Report: Colleges care more about athletic success than academics for players

The expectations of colleges for student athletes at top programs make academic pursuits an after thought.

“A new study suggests that the organizational culture of those programs prioritizes athletic success at the expense of academics — and that athletes are unfairly blamed for the academic failures that result from such a system,” according to Inside Higher Ed.

The study has renewed criticism over “student athlete” as a term, along with the expectations and restrictions colleges have for those students.

The study, conducted by University of California at Riverside Professors Uma Jayakumar and Eddie Comeaux, focused on one university. Due to the time required for athletes to practice their sport — 40 hours — student athletes lacked the time to be anything except athletes.
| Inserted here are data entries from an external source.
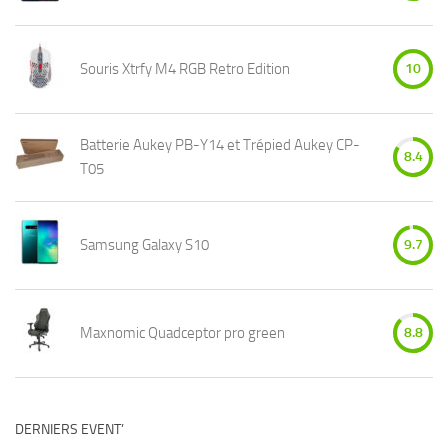
Souris Xtrfy M4 RGB Retro Edition
10
Batterie Aukey PB-Y14 et Trépied Aukey CP-
8.4
T05
Samsung Galaxy S10
9.7
Maxnomic Quadceptor pro green
8.8
DERNIERS EVENT’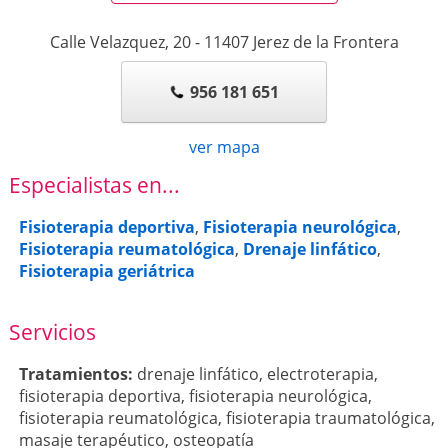
Calle Velazquez, 20
-
11407
Jerez de la Frontera
956 181 651
ver mapa
Especialistas en...
Fisioterapia deportiva
,
Fisioterapia neurológica
,
Fisioterapia reumatológica
,
Drenaje linfático
,
Fisioterapia geriátrica
Servicios
Tratamientos:
drenaje linfático
,
electroterapia
,
fisioterapia deportiva
,
fisioterapia neurológica
,
fisioterapia reumatológica
,
fisioterapia traumatológica
,
masaje terapéutico
,
osteopatía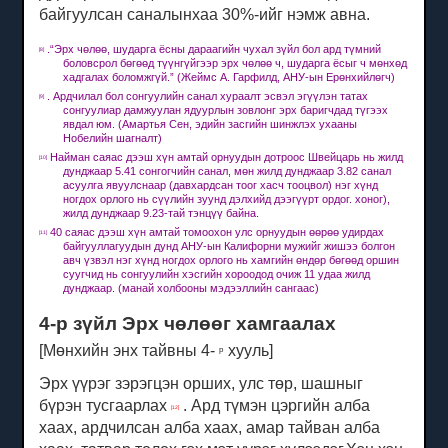
байгуулсан саналынхаа 30%-ийг нэмж авна.
.“Эрх чөлөө, шударга ёсны дараагийн чухал зүйл бол ард түмний
[8]
боловсрол бөгөөд түүнгүйгээр эрх чөлөө ч, шударга ёсыг ч мөнхөд
хадгалах боломжгүй.”
(Жеймс А. Гарфилд, АНУ-ын Ерөнхийлөгч)
.
Ардчилал бол сонгуулийн санал хураалт эсвэл эгүүлэн татах
[9]
сонгуулиар дамжуулан ядуурлын зовлонг эрх баригчдад түгээх
явдал юм.
(Амартья Сен, эдийн засгийн шинжлэх ухааны
Нобелийн шагналт)
Найман саяас дээш хүн амтай орнуудын дотроос Швейцарь нь жилд
[10]
дунджаар 5.41 сонгогчийн санал, мөн жилд дунджаар 3.82 санал
асуулга явуулснаар (давхардсан тоог хасч тооцвол) нэг хүнд
ногдох орлого нь сүүлийн зуунд дэлхийд дээгүүрт ордог. хоног),
жилд дунджаар 9.23-тай тэнцүү байна.
40 саяас дээш хүн амтай томоохон улс орнуудын өөрөө удирдах
[11]
байгууллагуудын дунд АНУ-ын Калифорни мужийг жишээ болгон
авч үзвэл нэг хүнд ногдох орлого нь хамгийн өндөр бөгөөд оршин
суугчид нь сонгуулийн хэсгийн хороодод очиж
11 удаа
жилд
дунджаар
.
(манай холбооны мэдээллийн сангаас)
4-р зүйл Эрх чөлөөг хамгаалах
[Мөнхийн энх тайвны 4-
хууль]
р
Эрх үүрэг зэрэгцэн орших, улс төр, шашныг
бүрэн тусгаарлах
.
Ард түмэн цэргийн алба
[12]
хаах, ардчилсан алба хаах, амар тайван алба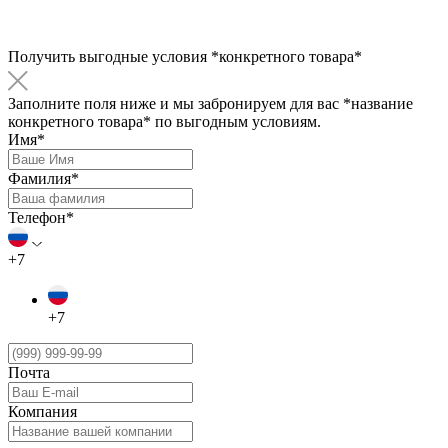
Получить выгодные условия
*конкретного товара*
Заполните поля ниже и мы забронируем для вас
*название
конкретного товара*
по выгодным условиям.
Имя*
Фамилия*
Телефон*
+7
+7
Почта
Компания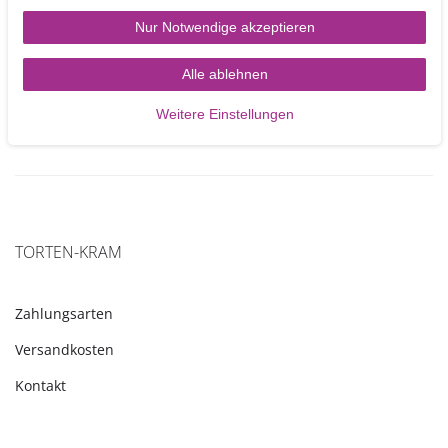
Nur Notwendige akzeptieren
3,90 €
Alle ablehnen
Artikel anzeigen
Weitere Einstellungen
TORTEN-KRAM
Zahlungsarten
Versandkosten
Kontakt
“Findings reveal a cultural-cover up imposed by an idealized image of achieving excellence in academics and athletics, that masks inadequate organizational support toward academic success,” Jayakumar and Comeau wrote.
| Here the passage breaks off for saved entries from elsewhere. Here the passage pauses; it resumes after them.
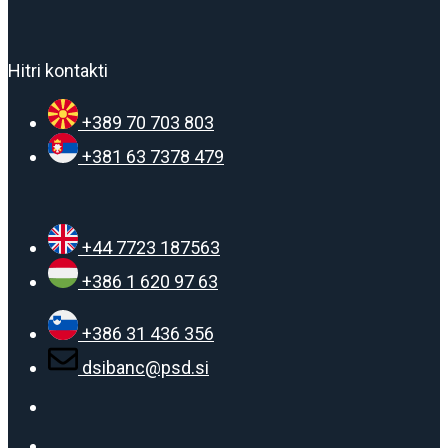
Hitri kontakti
+389 70 703 803
+381 63 7378 479
+44 7723 187563
+386 1 620 97 63
+386 31 436 356
dsibanc@psd.si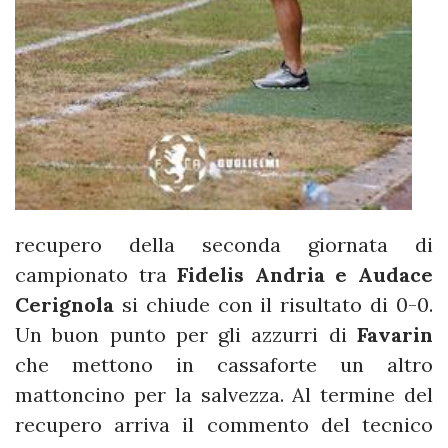
recupero della seconda giornata di
campionato tra
Fidelis Andria e Audace
Cerignola
si chiude con il risultato di 0-0.
Un buon punto per gli azzurri di
Favarin
che mettono in cassaforte un altro
mattoncino per la salvezza. Al termine del
recupero arriva il commento del tecnico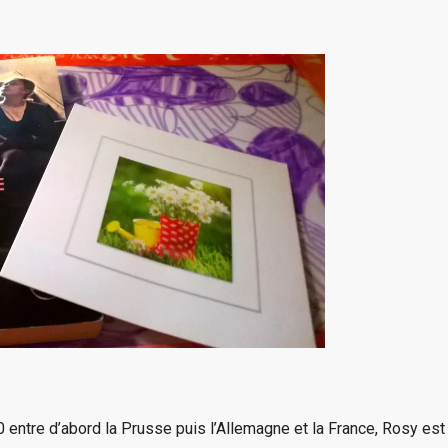
entre d’abord la Prusse puis l’Allemagne et la France, Rosy est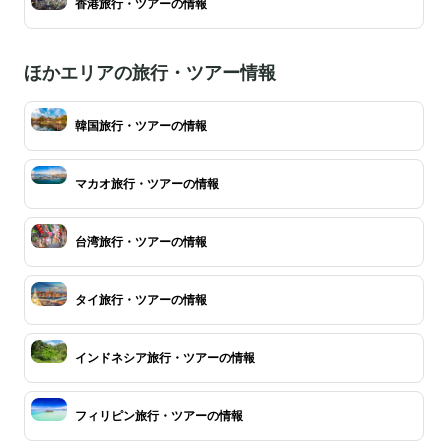
香港旅行・ツアーの情報
ほかエリアの旅行・ツアー情報
韓国旅行・ツアーの情報
マカオ旅行・ツアーの情報
台湾旅行・ツアーの情報
タイ旅行・ツアーの情報
インドネシア旅行・ツアーの情報
フィリピン旅行・ツアーの情報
The NCAA promotes the “value of college sports,” but rarely investigates accusations that top-performing athletic programs overburden their students. Promotional materials that give the appearance of balance and academic rigor suffice to cover the reality. That can harm what student athletes pursue after their college years.

“Underlying messages and structures push college athletes toward a greater focus on athletics at the expense of their academic futures,” Jayakumar and Comeaux noted.

College athletes view themselves differently from what’s expected of them.

“I’ve taught hundreds of Division 1 student athletes at several different schools, and they have been among the hardest working students I’ve encountered. The student athletes I’ve worked with have viewed their sport as a complement to, not a replacement for, their studies,” Daniel Oppenheimer wrote for Time.

For students who saw sports as their path to a college education, the structure of college athletics has undermined their goals and can hold them back.

The New York Times has gone so far as to call the student athlete a “myth” because the two parts of that term have become incompatible. Graduation rates and academic criteria, at least for top-tier football and men’s basketball players, are lower than their non-athlete peers.

The weaker academic results don’t grow from the shortcomings of student athletes, according to Jayakumar and Comeaux. Instead, the blame is on the athletic culture and system that requires students to sacrifice for athletic success above all else.